[[ Provided material, beginning ]]

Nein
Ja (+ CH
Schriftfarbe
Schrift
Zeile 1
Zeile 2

[[ Provided material, end ]]
[[ Provided material, beginning ]]

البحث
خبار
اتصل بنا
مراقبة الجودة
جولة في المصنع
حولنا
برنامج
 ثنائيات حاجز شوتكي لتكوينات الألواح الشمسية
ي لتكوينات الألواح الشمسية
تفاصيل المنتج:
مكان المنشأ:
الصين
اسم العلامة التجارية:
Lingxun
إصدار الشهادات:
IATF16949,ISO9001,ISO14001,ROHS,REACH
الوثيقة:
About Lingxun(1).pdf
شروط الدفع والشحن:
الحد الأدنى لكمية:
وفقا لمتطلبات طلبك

[[ Provided material, end ]]

With the line holding "ثنائيات حاجز شوتكي لتكوينات الألواح الشمسية" as the first and the line holding "وفقا لمتطلبات طلبك" as the last, please transcribe exactly the lines of the material above in that range and nothing else.

 ثنائيات حاجز شوتكي لتكوينات الألواح الشمسية
ي لتكوينات الألواح الشمسية
تفاصيل المنتج:
مكان المنشأ:
الصين
اسم العلامة التجارية:
Lingxun
إصدار الشهادات:
IATF16949,ISO9001,ISO14001,ROHS,REACH
الوثيقة:
About Lingxun(1).pdf
شروط الدفع والشحن:
الحد الأدنى لكمية:
وفقا لمتطلبات طلبك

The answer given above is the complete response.